Probing the First Instants and the Rest of the Universe with Polarized Signatures in the Cosmic Microwave Background

COFFEE_KLATCH · Invited

Abstract

The cosmic microwave background (CMB) radiation reports the initial conditions in the universe for the formation of large scale structures (galaxies and their dark matter halos, clusters of galaxies). The rich angular power spectrum of the CMB's intensity traces the primordial power spectrum of density fluctuations, but also encodes details of the CMB's interactions with the rest of the universe in its 13-billion-year flight. The CMB is slightly polarized by Thomson scattering whenever there is any local quadrupolar anisotropy in the distribution of the scattering electron population. Acoustic oscillations in the primordial plasma lead to finite local quadrupoles, but the ensuing polarization from this process exhibits an even parity symmetry. We refer to the angular power spectrum of this even-parity polarization as the E-mode spectrum, and name the odd-parity patterns B-modes. A tantalizing fact is that the gravitational wave background left after inflation also produces local quadrupoles, yet the ensuing CMB polarization is not constrained in its parity. Inflation is the only primordial source of B-modes yet proposed, and CMB B-modes are the only proposed avenue for measurement of the energy scale of inflation!

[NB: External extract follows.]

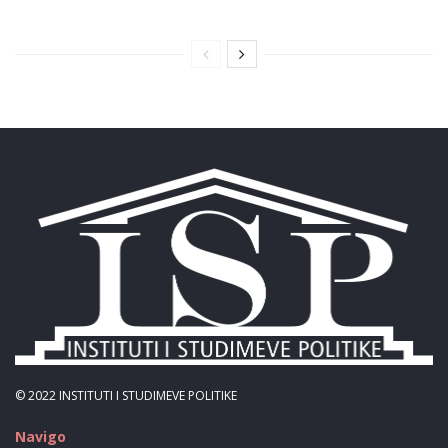
© 2022
INSTITUTI I STUDIMEVE POLITIKE
Navigo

Moreover, the inflationary signature in the B-modes is confined to large angular scales. The vanishing of the primordial B-mode spectrum at fine angular scales sets up excellent initial conditions for tracing the subsequent evolution of large scale structure in the universe, since that structure's mass deflects the CMB photons, re-arranging some of the E-mode patterns into B-modes. I will elaborate on the present state of CMB polarization measurements at both large and small angles in the context of their potential discovery space.